Signal Processing for Data Science - Dutch Data Science Week
Datum en tijd
Restitutiebeleid
Beschrijving
In the rise of Big Data, not only the amount of data but also its diversity is ever increasing. Beyond 'traditional' data consisting of samples of a fixed number of interpretable variables, there is data such as free text, time series (financial transactions, power usage), audio (speech), images and video. These so called signals typically need to be processed such that meaningful variables can be extracted and structured prior to further usage in data analyses and machine learning applications.
Topics
This workshop is focused on making powerful data representations from signals for machine learning applications.
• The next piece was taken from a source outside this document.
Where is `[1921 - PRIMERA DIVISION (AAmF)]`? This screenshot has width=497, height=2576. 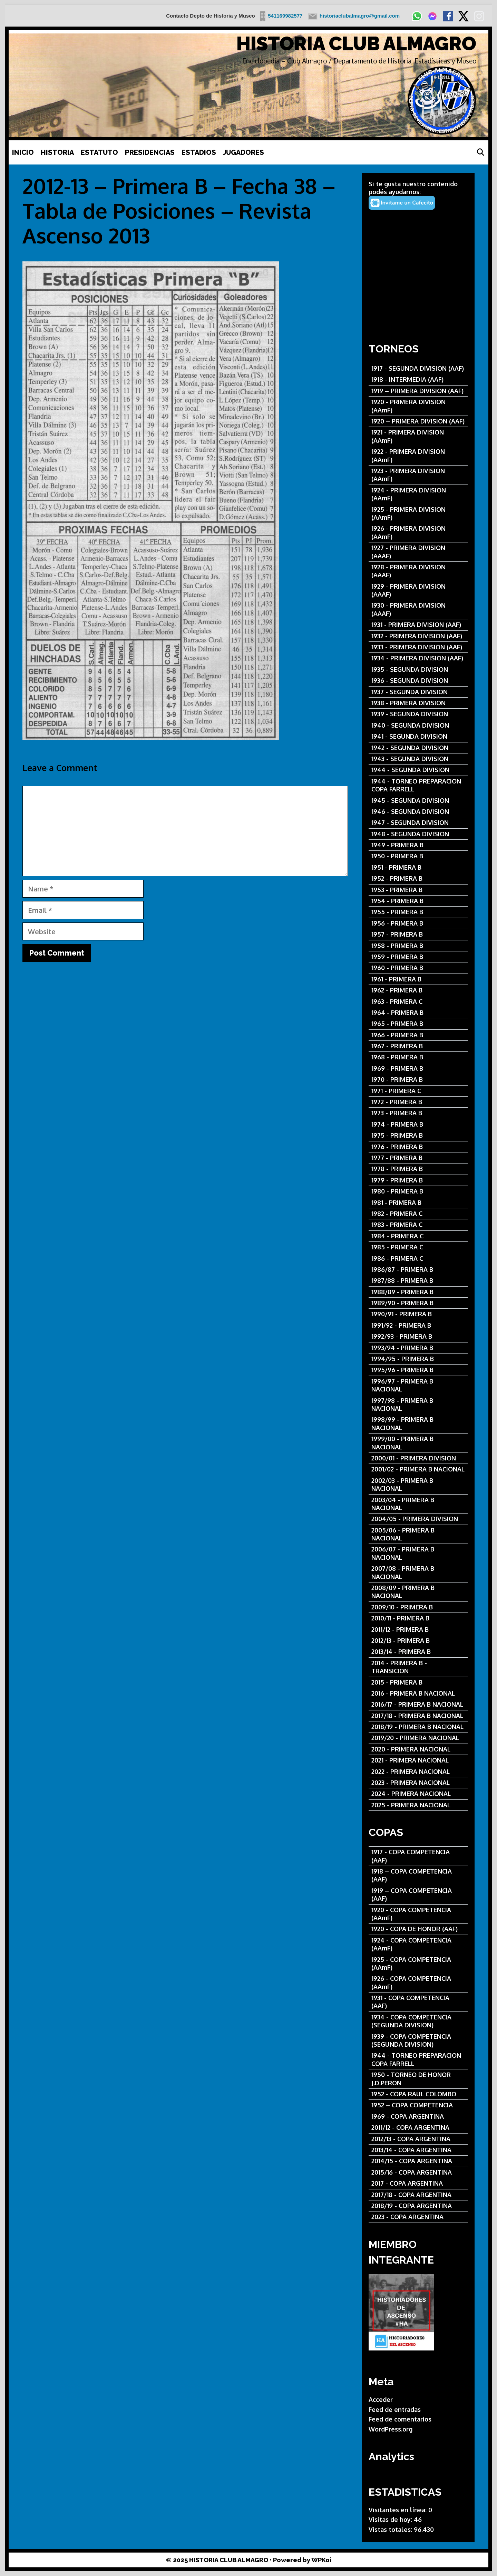 [1921 - PRIMERA DIVISION (AAmF)] is located at coordinates (418, 436).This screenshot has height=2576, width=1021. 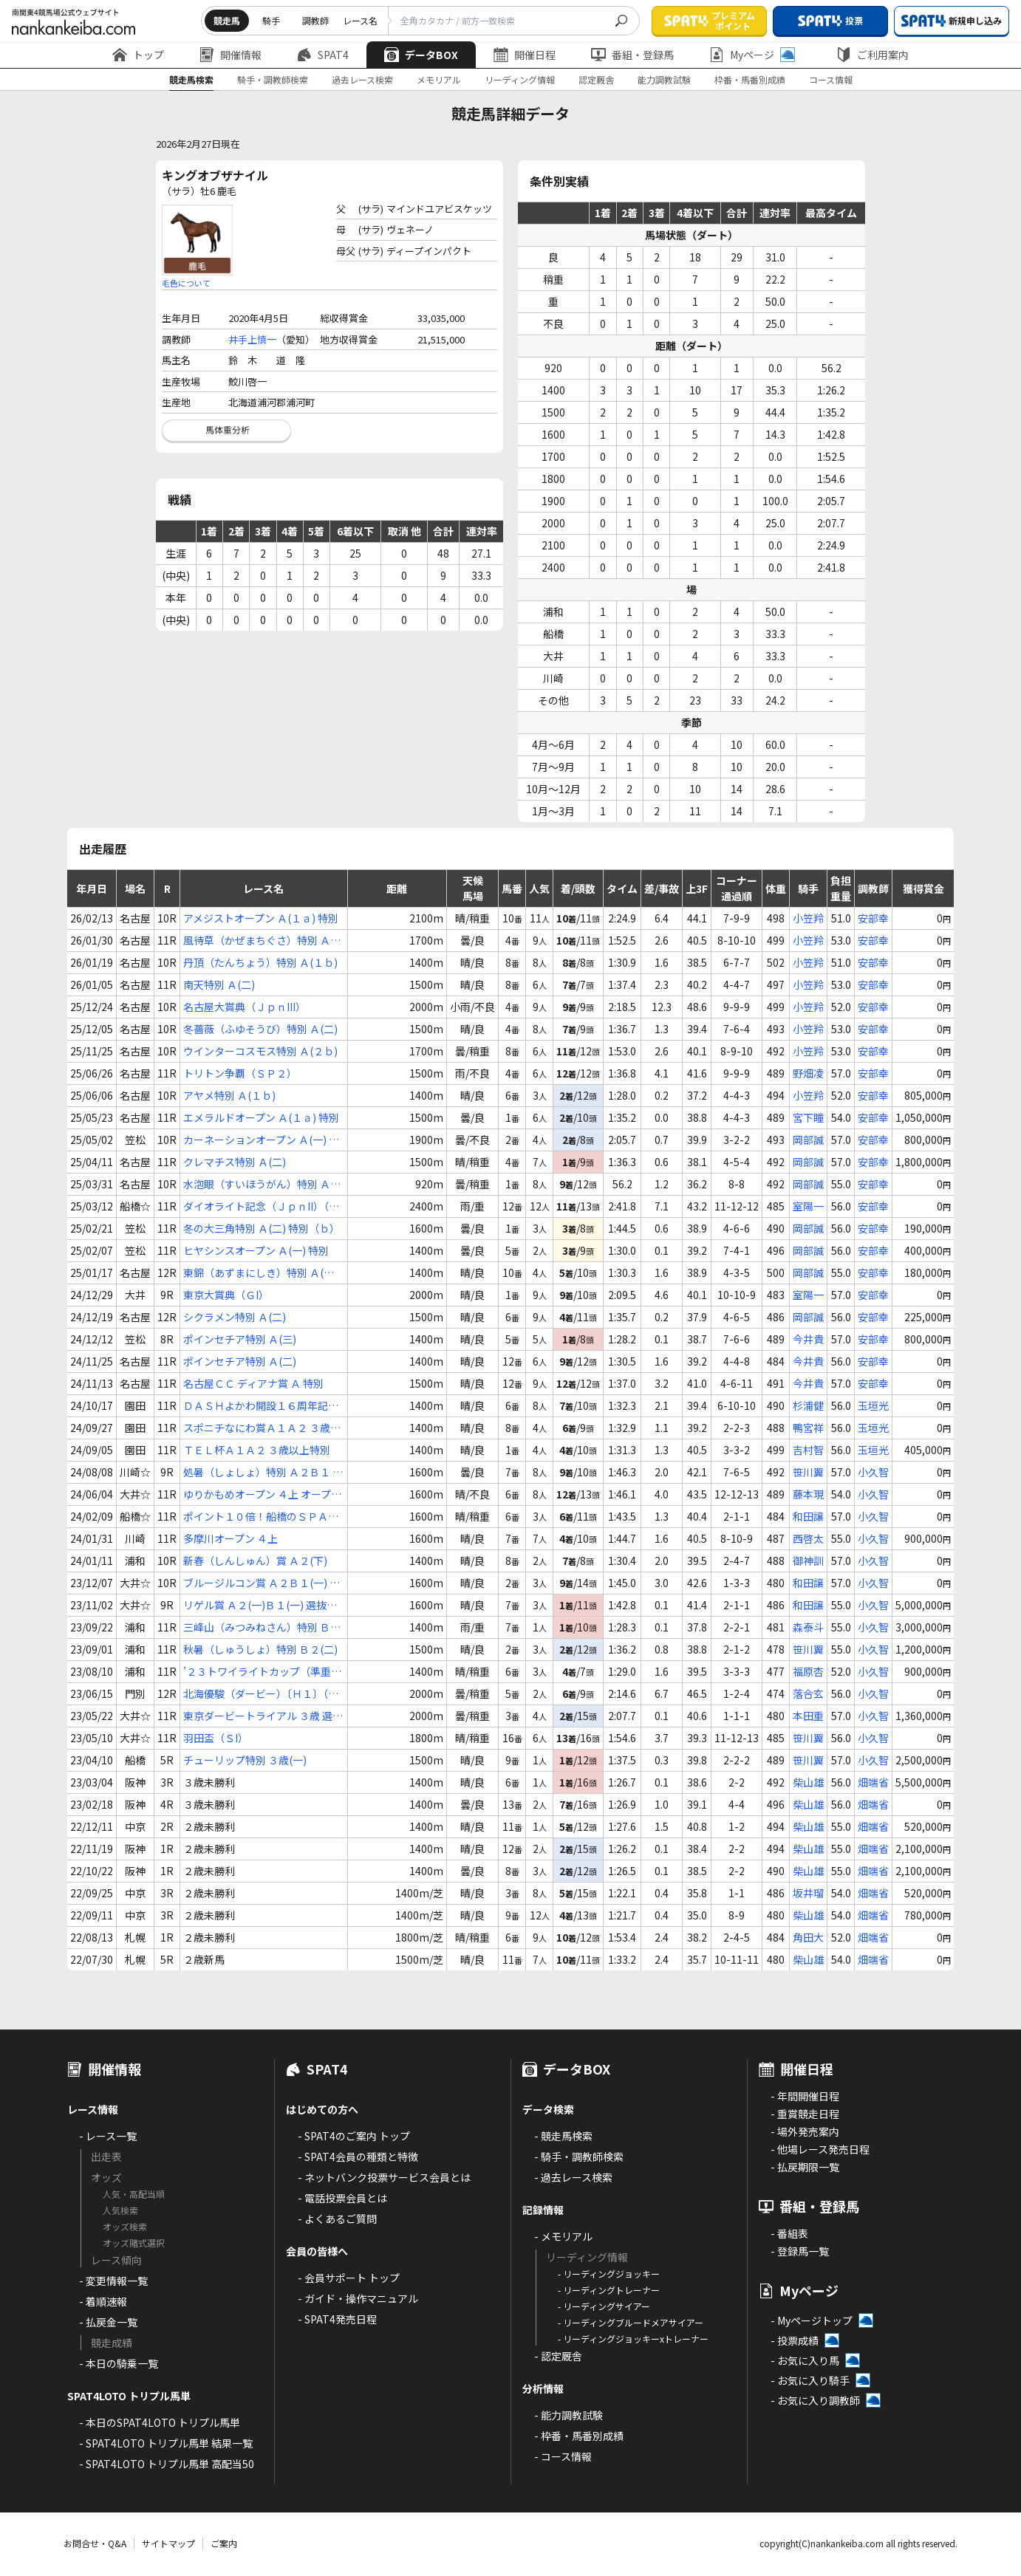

In two consecutive parts, we will focus on feature engineering and feature learning in which we touch upon the following subjects, for all of which Python code is provided:
- feature extraction using convolution and Fourier analysis
- building bag-of-visual-word models from images
- feature learning for dimensionality reduction
- end-to-end training of deep convolutional networks
- applying the feature -engineering and -learning techniques for time series, speech, and image classification
For who is this workshop?
The workshop is suitable for data scientists with knowledge and/or experience in applying machine learning with python (e.g. numpy, scipy, scikit-learn, pandas).
Dates
This workshop is scheduled for: Thursday June 8th from 9:00 - 17:00
This workshop is part of the Dutch Data Science Week.